*** Opening Provided records ***

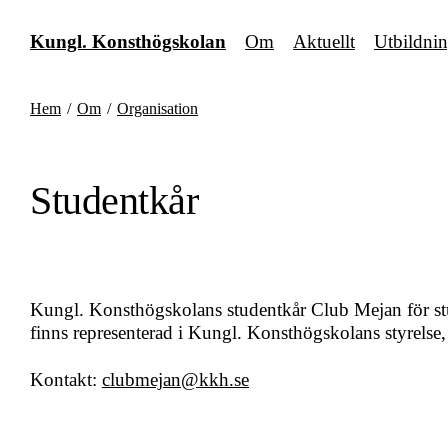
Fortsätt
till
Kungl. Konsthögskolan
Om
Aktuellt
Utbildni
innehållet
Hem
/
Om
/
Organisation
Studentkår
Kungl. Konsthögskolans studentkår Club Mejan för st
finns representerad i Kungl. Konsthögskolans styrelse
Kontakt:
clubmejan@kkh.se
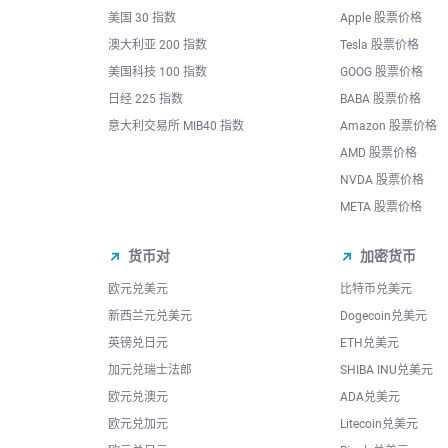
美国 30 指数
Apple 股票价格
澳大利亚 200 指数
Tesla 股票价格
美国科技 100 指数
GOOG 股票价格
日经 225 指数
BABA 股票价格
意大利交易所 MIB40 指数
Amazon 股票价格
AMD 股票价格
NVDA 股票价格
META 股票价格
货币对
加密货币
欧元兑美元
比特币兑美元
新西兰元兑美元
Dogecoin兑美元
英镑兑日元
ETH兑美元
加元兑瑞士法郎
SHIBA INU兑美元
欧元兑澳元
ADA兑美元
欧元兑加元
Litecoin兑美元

*** Closing Provided records ***
*** Opening Provided records ***

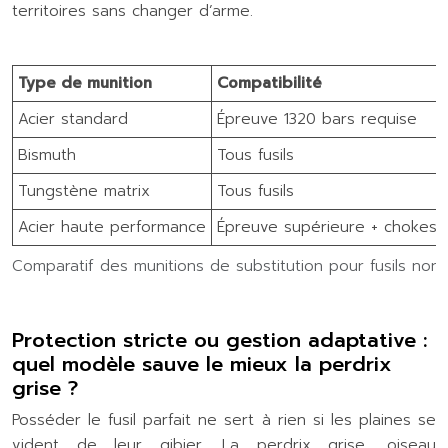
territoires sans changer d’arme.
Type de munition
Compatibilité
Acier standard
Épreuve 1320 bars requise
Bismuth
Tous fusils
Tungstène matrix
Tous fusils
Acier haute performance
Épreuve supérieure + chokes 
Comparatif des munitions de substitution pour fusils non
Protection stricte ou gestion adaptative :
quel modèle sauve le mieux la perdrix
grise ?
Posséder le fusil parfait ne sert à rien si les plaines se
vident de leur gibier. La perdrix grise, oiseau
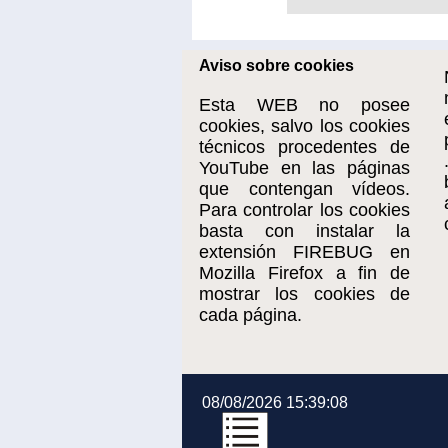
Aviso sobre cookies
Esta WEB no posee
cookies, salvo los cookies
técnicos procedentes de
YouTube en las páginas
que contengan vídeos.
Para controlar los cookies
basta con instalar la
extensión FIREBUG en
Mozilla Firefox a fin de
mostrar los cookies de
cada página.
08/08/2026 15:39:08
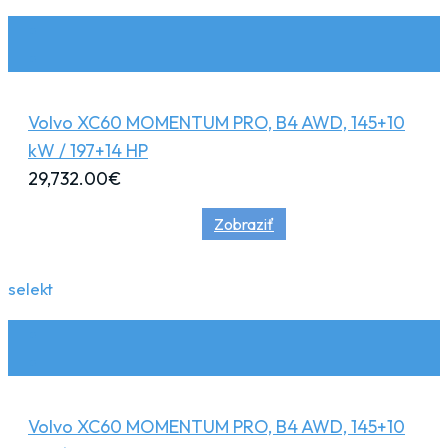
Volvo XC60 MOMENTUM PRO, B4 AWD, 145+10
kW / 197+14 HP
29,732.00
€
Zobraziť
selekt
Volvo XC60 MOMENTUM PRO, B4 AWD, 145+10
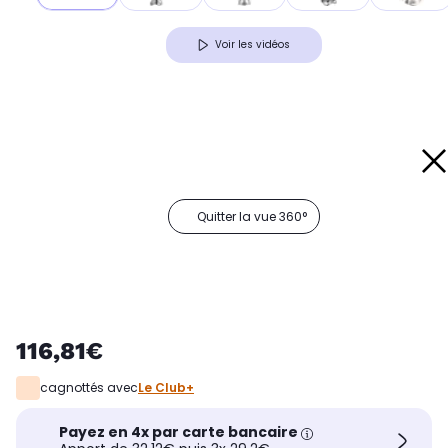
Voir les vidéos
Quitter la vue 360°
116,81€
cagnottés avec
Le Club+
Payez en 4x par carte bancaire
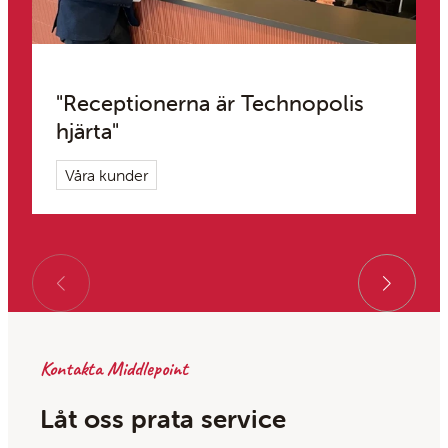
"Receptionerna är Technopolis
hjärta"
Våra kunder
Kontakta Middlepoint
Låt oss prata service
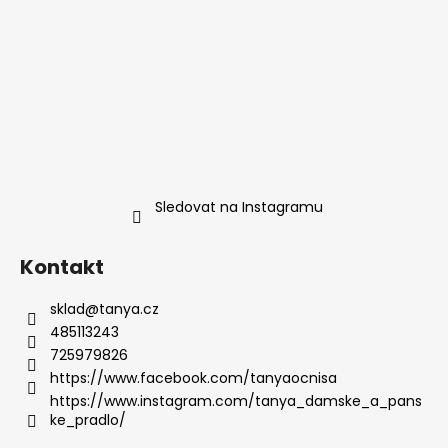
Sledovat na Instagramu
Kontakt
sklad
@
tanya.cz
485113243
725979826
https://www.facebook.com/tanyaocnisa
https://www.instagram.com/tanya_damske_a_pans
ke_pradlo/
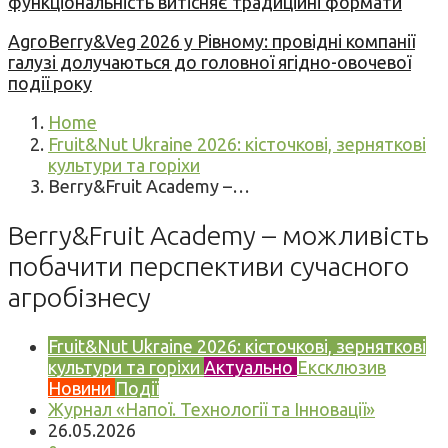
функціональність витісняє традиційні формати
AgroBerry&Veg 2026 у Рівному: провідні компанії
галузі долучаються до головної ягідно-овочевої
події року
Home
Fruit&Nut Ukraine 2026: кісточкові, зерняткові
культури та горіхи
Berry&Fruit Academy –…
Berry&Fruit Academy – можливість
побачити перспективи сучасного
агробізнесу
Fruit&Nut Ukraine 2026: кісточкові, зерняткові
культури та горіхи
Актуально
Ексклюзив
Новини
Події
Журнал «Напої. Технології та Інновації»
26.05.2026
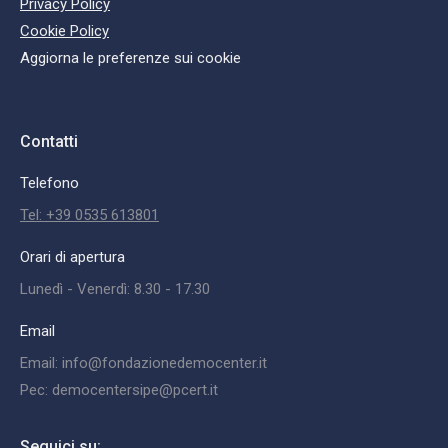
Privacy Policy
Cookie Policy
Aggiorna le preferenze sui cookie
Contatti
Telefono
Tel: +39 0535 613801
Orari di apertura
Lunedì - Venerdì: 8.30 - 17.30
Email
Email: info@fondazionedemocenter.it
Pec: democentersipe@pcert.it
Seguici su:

*** Closing Provided records ***
*** Opening Provided records ***

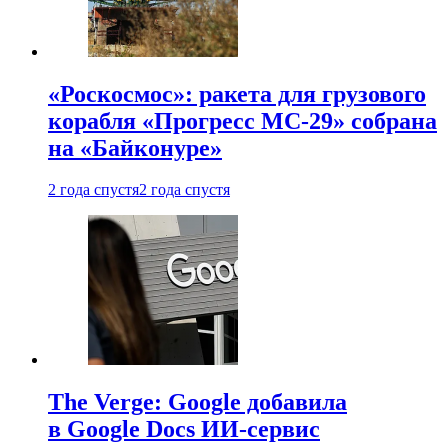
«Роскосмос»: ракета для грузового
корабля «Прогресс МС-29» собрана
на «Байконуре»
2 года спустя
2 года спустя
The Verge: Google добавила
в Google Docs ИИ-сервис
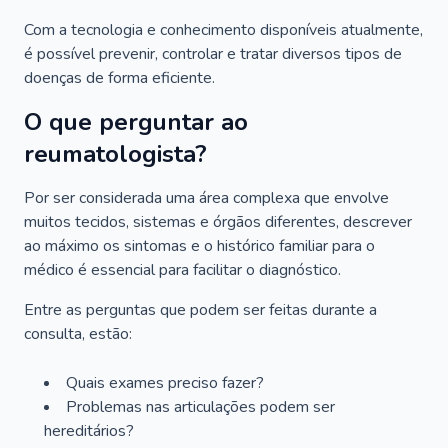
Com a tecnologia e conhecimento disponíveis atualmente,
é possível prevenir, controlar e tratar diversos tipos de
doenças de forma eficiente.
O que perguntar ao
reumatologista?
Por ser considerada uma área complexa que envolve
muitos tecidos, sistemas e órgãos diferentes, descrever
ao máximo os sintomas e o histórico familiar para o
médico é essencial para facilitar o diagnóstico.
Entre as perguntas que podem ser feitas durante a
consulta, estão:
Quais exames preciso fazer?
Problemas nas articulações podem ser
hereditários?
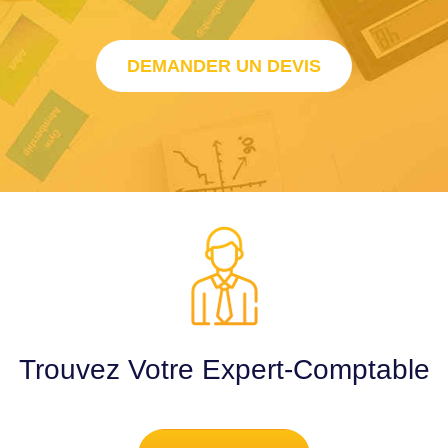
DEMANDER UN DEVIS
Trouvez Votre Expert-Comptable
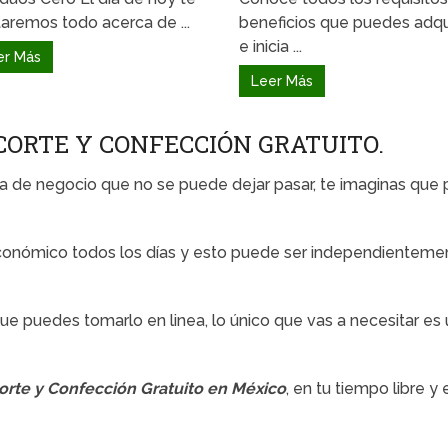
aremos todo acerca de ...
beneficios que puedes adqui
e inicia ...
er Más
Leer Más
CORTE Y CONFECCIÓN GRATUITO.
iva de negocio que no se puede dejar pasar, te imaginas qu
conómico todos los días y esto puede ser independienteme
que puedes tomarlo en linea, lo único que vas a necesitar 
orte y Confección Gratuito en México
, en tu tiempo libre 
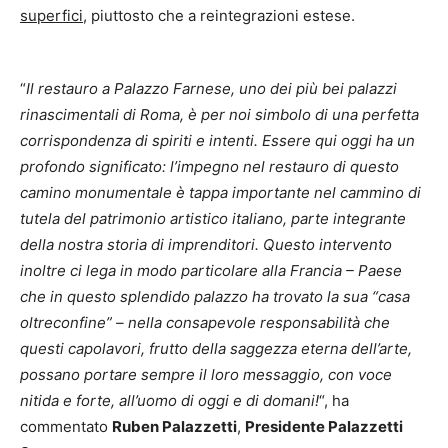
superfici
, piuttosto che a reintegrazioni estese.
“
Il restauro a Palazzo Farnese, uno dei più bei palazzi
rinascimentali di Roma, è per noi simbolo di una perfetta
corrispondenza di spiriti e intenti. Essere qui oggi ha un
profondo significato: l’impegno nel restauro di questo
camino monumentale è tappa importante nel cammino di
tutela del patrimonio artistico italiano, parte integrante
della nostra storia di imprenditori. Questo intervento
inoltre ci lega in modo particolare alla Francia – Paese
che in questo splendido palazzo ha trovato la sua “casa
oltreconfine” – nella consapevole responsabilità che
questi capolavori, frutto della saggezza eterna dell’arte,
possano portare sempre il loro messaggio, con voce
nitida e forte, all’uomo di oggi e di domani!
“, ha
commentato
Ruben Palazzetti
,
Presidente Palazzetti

*** Closing Provided records ***

• [Directions]: Everything above from the line that has "The Verge: Google добавила" down to the line that has "DEMANDER UN DEVIS" should be output exactly, with both of those lines included. Leave the pictures behind.

• [Answer]:
The Verge: Google добавила
в Google Docs ИИ-сервис
Com a tecnologia e conhecimento disponíveis atualmente,
é possível prevenir, controlar e tratar diversos tipos de
doenças de forma eficiente.
O que perguntar ao
reumatologista?
Por ser considerada uma área complexa que envolve
muitos tecidos, sistemas e órgãos diferentes, descrever
ao máximo os sintomas e o histórico familiar para o
médico é essencial para facilitar o diagnóstico.
Entre as perguntas que podem ser feitas durante a
consulta, estão:
Quais exames preciso fazer?
Problemas nas articulações podem ser
hereditários?
DEMANDER UN DEVIS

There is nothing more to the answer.